▶ **Problem**: After finding the line with "ISCHE TEXTILIEN" in the data below, set down exactly each line through the one with "SE CONNECTER", inclusive, and stop there.

▶ **The records**:
┌──

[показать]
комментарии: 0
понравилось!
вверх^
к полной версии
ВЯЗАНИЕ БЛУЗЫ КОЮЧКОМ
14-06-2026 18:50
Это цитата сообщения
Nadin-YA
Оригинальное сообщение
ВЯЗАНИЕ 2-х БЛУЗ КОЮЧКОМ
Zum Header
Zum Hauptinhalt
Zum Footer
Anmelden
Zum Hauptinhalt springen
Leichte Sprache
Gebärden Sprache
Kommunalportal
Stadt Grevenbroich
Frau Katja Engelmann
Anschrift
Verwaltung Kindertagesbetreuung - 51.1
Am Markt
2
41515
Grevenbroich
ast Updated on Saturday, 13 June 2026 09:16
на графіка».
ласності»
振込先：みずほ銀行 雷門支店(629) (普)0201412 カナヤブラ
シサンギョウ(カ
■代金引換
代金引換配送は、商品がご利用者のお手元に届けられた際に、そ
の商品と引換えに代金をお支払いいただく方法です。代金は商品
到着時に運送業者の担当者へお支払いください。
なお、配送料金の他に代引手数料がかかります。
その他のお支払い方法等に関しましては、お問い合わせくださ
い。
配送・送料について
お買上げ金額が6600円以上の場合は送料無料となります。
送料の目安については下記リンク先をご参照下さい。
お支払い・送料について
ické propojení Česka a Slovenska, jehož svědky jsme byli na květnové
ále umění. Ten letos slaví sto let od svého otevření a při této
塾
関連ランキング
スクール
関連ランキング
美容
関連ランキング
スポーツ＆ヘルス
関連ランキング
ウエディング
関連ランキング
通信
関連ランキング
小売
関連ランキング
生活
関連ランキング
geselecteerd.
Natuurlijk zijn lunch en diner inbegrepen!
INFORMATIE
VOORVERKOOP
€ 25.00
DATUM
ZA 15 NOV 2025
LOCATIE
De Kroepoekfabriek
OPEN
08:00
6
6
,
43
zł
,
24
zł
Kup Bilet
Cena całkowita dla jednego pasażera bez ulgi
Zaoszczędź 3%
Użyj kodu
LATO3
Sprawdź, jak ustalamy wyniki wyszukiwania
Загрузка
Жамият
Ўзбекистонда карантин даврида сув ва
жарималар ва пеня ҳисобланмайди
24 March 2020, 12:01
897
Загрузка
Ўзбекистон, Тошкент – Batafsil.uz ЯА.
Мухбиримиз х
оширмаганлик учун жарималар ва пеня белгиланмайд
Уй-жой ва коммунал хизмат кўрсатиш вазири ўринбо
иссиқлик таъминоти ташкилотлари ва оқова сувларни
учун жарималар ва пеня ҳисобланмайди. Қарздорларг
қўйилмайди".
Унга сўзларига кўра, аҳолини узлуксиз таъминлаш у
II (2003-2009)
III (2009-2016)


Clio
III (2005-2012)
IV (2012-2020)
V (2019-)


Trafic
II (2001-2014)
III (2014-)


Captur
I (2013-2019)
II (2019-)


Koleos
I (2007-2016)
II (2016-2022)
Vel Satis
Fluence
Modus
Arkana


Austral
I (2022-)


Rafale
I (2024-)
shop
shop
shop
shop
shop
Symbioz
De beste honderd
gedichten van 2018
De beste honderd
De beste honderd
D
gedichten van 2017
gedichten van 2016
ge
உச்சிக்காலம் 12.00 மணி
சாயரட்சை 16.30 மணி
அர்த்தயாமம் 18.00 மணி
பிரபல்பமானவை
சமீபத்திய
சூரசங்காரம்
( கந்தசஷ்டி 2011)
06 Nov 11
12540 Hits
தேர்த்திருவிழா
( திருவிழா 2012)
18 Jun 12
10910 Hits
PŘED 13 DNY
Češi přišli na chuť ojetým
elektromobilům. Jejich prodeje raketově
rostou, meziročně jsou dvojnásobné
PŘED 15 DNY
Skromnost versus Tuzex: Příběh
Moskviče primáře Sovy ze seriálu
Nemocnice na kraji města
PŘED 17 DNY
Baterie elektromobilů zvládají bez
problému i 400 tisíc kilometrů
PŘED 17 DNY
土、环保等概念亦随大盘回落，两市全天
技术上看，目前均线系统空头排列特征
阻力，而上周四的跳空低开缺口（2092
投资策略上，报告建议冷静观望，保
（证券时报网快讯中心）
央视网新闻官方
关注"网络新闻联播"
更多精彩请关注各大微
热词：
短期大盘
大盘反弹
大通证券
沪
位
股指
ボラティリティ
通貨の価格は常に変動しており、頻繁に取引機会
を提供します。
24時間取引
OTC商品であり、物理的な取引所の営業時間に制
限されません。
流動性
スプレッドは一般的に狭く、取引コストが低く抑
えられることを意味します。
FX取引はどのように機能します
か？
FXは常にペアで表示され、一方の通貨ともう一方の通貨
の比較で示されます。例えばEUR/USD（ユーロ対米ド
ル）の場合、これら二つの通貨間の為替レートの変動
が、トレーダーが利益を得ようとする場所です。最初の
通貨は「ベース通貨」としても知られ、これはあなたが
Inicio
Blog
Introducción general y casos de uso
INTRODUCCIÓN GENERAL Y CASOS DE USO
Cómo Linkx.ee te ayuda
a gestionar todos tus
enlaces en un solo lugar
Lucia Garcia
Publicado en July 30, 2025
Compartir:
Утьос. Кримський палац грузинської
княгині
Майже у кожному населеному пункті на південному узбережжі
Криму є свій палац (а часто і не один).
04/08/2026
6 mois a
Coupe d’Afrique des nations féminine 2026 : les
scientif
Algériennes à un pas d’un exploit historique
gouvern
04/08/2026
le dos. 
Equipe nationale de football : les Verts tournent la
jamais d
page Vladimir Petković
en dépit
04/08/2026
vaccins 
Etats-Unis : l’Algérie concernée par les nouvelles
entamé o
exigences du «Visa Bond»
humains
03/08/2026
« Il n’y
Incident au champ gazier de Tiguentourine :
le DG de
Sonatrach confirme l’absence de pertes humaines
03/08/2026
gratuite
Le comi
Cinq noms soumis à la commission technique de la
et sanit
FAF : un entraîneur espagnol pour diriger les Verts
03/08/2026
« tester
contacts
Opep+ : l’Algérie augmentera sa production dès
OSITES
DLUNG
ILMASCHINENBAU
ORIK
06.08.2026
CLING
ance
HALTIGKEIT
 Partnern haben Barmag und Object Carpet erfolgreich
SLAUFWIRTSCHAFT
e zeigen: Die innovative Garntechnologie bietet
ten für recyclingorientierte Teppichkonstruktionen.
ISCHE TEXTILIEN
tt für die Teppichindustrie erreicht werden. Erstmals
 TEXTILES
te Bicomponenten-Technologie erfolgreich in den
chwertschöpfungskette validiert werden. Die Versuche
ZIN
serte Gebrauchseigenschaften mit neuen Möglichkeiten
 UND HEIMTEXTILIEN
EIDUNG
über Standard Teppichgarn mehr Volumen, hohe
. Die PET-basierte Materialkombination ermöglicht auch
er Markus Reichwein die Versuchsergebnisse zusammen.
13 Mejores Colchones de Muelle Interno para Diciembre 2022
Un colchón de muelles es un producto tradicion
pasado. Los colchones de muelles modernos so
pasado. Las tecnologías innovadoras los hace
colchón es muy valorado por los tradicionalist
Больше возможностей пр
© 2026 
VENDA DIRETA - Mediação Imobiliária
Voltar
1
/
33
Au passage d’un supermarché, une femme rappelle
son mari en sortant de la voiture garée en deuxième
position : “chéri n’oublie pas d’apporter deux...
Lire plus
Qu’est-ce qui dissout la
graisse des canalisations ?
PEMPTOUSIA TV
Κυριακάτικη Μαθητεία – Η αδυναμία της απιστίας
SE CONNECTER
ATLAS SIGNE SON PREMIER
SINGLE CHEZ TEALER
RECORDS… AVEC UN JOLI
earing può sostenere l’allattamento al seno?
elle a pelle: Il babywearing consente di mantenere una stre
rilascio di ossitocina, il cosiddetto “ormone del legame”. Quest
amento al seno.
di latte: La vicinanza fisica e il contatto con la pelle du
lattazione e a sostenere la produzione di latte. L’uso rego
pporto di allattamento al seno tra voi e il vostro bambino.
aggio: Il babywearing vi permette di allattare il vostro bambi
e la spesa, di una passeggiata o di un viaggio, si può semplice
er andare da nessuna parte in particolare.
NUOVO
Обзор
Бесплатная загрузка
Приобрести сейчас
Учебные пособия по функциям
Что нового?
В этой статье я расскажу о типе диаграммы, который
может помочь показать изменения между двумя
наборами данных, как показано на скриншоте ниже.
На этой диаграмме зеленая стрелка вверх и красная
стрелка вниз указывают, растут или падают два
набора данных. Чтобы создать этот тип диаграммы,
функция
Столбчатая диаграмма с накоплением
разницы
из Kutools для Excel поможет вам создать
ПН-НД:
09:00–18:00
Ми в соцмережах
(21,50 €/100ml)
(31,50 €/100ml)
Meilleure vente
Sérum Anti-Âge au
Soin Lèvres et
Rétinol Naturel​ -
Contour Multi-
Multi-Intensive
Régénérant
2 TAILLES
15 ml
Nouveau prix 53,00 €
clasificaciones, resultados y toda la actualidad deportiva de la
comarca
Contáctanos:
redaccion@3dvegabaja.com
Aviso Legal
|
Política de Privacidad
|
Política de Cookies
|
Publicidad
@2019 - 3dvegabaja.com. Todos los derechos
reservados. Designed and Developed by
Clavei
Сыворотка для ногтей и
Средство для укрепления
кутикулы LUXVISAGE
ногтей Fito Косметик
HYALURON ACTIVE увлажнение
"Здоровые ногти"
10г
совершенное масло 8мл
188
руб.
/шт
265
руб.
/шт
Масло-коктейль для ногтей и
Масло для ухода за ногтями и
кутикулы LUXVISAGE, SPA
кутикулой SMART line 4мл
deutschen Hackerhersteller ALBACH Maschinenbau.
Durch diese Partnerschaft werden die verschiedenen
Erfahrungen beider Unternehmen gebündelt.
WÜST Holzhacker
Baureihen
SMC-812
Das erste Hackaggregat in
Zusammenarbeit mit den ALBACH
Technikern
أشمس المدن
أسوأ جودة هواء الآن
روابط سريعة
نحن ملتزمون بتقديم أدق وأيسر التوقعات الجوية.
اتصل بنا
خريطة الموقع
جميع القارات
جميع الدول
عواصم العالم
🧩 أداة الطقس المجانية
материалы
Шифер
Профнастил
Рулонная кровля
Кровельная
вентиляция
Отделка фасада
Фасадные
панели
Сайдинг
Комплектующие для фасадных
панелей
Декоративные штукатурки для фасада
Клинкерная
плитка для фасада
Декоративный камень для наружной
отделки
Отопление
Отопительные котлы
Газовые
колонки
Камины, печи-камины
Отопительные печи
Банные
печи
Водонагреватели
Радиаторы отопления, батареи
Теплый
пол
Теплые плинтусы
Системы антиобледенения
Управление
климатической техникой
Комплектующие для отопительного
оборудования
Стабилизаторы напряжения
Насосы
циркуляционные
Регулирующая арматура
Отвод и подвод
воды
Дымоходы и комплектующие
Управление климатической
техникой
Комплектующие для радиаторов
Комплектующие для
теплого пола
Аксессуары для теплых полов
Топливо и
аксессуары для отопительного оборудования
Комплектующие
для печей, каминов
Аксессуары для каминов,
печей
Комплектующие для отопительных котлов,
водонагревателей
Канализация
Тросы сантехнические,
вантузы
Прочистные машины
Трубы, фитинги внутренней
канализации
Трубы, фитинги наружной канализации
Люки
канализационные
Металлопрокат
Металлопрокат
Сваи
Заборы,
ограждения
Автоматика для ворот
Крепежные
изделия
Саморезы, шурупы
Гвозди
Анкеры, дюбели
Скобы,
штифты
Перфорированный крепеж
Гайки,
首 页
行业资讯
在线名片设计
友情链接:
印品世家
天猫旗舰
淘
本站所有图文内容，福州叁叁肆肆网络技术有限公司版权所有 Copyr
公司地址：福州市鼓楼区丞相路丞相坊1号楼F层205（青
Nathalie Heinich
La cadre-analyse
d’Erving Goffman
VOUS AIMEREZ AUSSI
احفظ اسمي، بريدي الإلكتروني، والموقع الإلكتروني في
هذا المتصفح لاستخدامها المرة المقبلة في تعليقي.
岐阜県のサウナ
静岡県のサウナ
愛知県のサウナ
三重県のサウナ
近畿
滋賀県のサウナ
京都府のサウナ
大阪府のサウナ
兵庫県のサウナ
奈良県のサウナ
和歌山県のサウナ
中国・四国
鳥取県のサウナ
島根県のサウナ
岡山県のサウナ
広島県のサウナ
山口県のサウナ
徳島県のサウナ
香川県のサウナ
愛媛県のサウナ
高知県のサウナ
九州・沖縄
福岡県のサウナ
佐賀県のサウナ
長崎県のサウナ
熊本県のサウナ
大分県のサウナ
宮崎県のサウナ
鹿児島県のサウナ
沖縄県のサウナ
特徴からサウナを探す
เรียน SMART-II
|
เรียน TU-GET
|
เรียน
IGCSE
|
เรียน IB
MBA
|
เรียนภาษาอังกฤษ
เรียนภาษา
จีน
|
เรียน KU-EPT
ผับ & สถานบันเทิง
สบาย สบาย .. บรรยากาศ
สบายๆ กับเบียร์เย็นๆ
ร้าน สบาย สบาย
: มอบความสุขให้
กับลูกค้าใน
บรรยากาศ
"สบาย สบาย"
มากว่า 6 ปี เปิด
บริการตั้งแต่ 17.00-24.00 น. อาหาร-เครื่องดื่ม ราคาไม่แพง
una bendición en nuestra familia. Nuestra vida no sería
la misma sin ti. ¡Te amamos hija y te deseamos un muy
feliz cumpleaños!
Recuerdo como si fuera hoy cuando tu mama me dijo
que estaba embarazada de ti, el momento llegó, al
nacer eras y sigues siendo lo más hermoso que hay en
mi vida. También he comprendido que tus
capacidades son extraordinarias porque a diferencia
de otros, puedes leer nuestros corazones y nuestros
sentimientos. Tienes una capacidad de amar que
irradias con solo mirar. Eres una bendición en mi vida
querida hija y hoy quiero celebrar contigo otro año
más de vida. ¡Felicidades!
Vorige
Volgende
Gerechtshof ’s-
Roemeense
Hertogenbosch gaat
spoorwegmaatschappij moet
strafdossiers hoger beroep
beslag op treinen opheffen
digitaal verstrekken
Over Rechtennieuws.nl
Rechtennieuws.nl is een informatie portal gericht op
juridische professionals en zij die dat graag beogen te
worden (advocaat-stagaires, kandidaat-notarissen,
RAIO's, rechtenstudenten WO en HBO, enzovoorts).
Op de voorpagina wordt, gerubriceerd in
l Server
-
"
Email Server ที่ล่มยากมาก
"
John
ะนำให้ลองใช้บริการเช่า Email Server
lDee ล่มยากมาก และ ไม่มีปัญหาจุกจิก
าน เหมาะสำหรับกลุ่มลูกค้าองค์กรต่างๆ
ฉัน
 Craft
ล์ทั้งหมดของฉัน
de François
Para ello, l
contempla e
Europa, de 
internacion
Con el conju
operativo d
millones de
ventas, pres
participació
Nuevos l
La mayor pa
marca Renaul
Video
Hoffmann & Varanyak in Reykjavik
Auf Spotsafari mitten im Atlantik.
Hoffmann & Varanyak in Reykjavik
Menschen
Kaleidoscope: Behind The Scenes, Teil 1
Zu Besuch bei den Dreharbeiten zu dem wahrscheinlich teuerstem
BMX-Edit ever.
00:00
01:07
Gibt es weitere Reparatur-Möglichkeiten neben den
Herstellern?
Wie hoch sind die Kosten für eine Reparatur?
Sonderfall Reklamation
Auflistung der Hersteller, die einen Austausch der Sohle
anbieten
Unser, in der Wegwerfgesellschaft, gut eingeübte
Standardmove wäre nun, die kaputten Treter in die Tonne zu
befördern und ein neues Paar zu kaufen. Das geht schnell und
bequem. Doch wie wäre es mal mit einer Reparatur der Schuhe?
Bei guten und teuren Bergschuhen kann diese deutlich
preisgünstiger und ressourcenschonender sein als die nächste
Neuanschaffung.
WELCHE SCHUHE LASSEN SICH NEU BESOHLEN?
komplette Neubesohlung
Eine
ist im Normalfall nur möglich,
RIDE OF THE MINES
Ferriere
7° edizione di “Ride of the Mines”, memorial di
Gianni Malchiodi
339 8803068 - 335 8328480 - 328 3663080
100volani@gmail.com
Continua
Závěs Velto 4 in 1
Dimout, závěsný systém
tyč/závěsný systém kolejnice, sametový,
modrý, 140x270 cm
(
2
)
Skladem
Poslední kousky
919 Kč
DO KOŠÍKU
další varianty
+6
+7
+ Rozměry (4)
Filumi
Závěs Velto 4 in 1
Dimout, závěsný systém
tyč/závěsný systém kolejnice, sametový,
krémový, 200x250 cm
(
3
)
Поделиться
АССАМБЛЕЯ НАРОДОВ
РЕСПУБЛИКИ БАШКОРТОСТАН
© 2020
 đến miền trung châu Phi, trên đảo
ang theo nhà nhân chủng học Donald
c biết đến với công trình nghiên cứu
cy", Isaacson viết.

└──

▶ **Completed task**:
ISCHE TEXTILIEN
tt für die Teppichindustrie erreicht werden. Erstmals
 TEXTILES
te Bicomponenten-Technologie erfolgreich in den
chwertschöpfungskette validiert werden. Die Versuche
ZIN
serte Gebrauchseigenschaften mit neuen Möglichkeiten
 UND HEIMTEXTILIEN
EIDUNG
über Standard Teppichgarn mehr Volumen, hohe
. Die PET-basierte Materialkombination ermöglicht auch
er Markus Reichwein die Versuchsergebnisse zusammen.
13 Mejores Colchones de Muelle Interno para Diciembre 2022
Un colchón de muelles es un producto tradicion
pasado. Los colchones de muelles modernos so
pasado. Las tecnologías innovadoras los hace
colchón es muy valorado por los tradicionalist
Больше возможностей пр
© 2026 
VENDA DIRETA - Mediação Imobiliária
Voltar
1
/
33
Au passage d’un supermarché, une femme rappelle
son mari en sortant de la voiture garée en deuxième
position : “chéri n’oublie pas d’apporter deux...
Lire plus
Qu’est-ce qui dissout la
graisse des canalisations ?
PEMPTOUSIA TV
Κυριακάτικη Μαθητεία – Η αδυναμία της απιστίας
SE CONNECTER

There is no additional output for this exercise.